Hypothesis

Consumer sleep trackers overestimate total sleep time and misclassify stages, but when their timestamped sleep‑onset and offset events are paired with high‑resolution ambient light logs from a phone’s sensor, the resulting composite signal can reveal true circadian phase shifts. Specifically, we predict that a consistent divergence of ≥30 min between device‑reported midsleep and the timing of the dim‑light melatonin onset (DLMO) proxy—derived from the point when logged lux falls below 3 lx for ≥20 min—will occur only during days with experimentally shifted light schedules (e.g., evening bright‑light exposure or morning darkness). This hypothesis is falsifiable: if participants undergo a controlled light‑shift protocol and the composite metric fails to show the predicted ≥30 min midsleep‑DLMO divergence on shift days while showing it on baseline days, the hypothesis is rejected.

Mechanistic Reasoning

Sleep‑tracker algorithms rely on movement and heart‑rate variability to infer sleep, which is confounded by nocturnal arousal and low‑frequency motion. Ambient light, however, directly drives the suprachiasmatic nucleus and modulates melatonin secretion independent of movement. By aligning the device’s sleep‑onset offset with the moment the environment crosses a biologically relevant darkness threshold, we extract a physiological marker of circadian timing that the tracker alone cannot provide. The approach also mitigates proprietary algorithm drift because the light‑based anchor is external and device‑independent.

Testable Protocol

• Recruit 30 adults with varied sleep habits.
• Equip each with a validated consumer sleep tracker (e.g., Fitbit Charge 6) and a smartphone logger recording lux at 1‑Hz.
• Baseline: 7 days of usual light‑dark cycles; compute nightly midsleep from tracker and DLMO proxy from light log.
• Intervention: On three randomly selected nights, administer 30 min of 1000 lx bright light at 22:00 or enforce darkness (<1 lx) from 02:00‑04:00.
• Analysis: For each night, calculate absolute difference between tracker midsleep and DLMO proxy. Test whether mean difference on intervention nights exceeds baseline by ≥30 min using a paired t‑test (α=0.05). Failure to meet this criterion falsifies the hypothesis.

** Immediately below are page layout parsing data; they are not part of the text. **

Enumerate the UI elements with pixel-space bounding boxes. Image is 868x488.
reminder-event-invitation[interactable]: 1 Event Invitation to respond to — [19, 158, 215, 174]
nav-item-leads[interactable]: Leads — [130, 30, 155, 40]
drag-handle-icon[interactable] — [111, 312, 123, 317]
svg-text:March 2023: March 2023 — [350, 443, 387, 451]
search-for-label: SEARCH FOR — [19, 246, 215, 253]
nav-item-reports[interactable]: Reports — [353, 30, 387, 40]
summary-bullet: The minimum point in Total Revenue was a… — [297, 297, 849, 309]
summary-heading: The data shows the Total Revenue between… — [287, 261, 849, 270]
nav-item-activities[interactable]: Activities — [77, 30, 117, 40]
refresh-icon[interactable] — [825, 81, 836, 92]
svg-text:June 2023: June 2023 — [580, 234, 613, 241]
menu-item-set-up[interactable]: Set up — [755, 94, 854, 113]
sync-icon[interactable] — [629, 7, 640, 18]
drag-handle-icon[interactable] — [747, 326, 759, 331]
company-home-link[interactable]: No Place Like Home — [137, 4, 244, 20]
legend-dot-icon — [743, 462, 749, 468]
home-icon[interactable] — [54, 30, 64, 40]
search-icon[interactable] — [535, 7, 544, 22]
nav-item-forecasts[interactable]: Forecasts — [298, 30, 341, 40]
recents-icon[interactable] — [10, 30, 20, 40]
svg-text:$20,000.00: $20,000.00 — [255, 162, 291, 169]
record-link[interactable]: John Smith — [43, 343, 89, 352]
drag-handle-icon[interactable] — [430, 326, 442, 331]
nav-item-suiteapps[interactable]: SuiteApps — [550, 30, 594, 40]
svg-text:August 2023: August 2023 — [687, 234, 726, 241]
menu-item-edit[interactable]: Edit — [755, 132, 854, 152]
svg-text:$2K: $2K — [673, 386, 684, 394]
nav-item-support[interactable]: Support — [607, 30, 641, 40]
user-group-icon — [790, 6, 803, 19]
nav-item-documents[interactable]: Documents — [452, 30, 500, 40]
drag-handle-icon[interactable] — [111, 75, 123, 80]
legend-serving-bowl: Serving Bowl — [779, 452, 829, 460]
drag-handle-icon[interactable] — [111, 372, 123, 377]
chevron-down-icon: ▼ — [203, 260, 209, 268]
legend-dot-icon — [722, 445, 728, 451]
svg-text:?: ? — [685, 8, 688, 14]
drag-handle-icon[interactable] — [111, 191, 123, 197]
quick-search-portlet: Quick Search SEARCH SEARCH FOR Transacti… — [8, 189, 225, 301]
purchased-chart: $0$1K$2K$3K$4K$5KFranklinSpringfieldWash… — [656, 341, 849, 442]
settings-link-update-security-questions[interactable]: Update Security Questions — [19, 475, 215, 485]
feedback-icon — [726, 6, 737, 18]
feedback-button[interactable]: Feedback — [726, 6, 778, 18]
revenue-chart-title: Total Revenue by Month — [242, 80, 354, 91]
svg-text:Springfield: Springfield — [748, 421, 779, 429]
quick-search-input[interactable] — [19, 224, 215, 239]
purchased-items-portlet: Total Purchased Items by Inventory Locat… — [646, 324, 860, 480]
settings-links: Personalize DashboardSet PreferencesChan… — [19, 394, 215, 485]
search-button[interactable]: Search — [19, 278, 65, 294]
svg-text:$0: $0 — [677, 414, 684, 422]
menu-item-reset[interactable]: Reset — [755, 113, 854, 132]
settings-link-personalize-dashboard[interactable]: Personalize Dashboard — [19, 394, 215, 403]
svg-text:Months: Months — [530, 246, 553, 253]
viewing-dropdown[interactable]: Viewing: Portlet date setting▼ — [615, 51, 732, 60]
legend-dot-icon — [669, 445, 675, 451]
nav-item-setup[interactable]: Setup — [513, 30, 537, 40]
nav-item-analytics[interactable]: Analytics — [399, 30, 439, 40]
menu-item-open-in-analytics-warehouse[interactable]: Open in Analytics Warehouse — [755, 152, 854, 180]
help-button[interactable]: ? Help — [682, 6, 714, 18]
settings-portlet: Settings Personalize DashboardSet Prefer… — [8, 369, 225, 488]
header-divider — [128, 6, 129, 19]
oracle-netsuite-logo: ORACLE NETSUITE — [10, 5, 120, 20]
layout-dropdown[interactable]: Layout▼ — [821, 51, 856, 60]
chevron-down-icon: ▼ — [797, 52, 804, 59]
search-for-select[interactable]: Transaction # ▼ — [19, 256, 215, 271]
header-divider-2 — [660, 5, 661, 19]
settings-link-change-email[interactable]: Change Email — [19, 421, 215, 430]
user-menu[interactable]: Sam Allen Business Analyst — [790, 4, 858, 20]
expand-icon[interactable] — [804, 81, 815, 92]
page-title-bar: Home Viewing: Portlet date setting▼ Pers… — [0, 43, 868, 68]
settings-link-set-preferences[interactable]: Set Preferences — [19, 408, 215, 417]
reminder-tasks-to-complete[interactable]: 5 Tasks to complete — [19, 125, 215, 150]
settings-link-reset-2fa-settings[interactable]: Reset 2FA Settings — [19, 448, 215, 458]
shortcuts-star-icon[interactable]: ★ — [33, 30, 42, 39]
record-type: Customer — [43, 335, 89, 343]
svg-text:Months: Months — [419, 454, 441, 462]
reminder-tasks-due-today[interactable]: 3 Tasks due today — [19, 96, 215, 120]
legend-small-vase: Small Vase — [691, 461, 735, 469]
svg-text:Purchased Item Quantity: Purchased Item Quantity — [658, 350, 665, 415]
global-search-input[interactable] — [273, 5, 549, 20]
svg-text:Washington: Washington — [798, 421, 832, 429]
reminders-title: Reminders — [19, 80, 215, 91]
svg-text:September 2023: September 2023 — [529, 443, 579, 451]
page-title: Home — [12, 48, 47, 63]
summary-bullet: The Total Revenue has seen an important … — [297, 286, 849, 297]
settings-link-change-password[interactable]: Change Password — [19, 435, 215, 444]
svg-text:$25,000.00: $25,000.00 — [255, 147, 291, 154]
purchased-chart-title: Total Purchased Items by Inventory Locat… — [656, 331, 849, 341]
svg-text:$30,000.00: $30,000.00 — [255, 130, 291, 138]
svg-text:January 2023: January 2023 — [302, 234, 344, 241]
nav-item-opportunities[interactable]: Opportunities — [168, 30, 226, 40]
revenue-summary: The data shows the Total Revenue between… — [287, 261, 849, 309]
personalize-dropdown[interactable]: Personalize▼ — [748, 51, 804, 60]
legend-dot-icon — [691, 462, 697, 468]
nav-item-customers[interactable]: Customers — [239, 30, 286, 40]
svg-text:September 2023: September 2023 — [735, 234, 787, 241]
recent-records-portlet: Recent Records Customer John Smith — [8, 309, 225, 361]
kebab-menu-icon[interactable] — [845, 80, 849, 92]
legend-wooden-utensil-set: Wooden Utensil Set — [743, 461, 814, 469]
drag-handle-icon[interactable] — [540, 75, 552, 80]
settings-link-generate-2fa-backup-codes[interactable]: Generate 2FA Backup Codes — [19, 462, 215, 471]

Expected Outcome & Implications

If the hypothesis holds, it demonstrates that combining noisy consumer data with an objective, physiology‑linked environmental stream creates a robust n=1 biomarker for circadian misalignment, opening a pathway for personalized light‑therapy guidance despite device inaccuracies. If it fails, it underscores that sleep‑tracker timestamps cannot be rescued by ambient light alone, prompting researchers to seek alternative physiological proxies (e.g., skin temperature) for circadian validation.